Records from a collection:
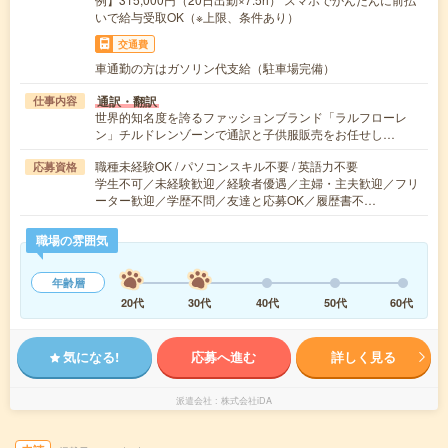
いで給与受取OK（※上限、条件あり）
交通費
車通勤の方はガソリン代支給（駐車場完備）
通訳・翻訳
仕事内容
世界的知名度を誇るファッションブランド「ラルフローレ
ン」チルドレンゾーンで通訳と子供服販売をお任せし…
職種未経験OK / パソコンスキル不要 / 英語力不要
応募資格
学生不可／未経験歓迎／経験者優遇／主婦・主夫歓迎／フリ
ーター歓迎／学歴不問／友達と応募OK／履歴書不…
職場の雰囲気
年齢層
20代
30代
40代
50代
60代
気になる!
応募へ進む
詳しく見る
派遣会社
株式会社iDA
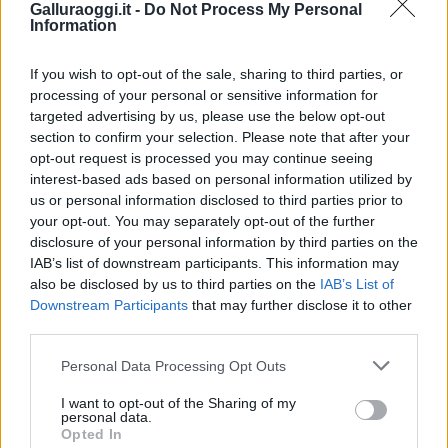
Galluraoggi.it -
Do Not Process My Personal
Entra nel canale telegram di
Information
GalluraOggi.it
If you wish to opt-out of the sale, sharing to third parties, or
processing of your personal or sensitive information for
targeted advertising by us, please use the below opt-out
section to confirm your selection. Please note that after your
Inviaci le tue segnalazioni,
opt-out request is processed you may continue seeing
i tuoi video e le tue foto
interest-based ads based on personal information utilized by
Su WhatsApp al numero +39
us or personal information disclosed to third parties prior to
345 356 7512
your opt-out. You may separately opt-out of the further
disclosure of your personal information by third parties on the
IAB’s list of downstream participants. This information may
also be disclosed by us to third parties on the
IAB’s List of
Downstream Participants
that may further disclose it to other
third parties.
Ricevi le nostre ultime news
Please note that this website/app uses one or more Google
Personal Data Processing Opt Outs
services and may gather and store information including but
da
Google News
not limited to your visit or usage behaviour. You may click to
I want to opt-out of the Sharing of my
personal data.
grant or deny consent to Google and its third-party tags to
Opted In
use your data for below specified purposes in below Google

= To do =
Determine how many of the lines above hold the word "your", and output that number by itself.

= Solution to this problem =
6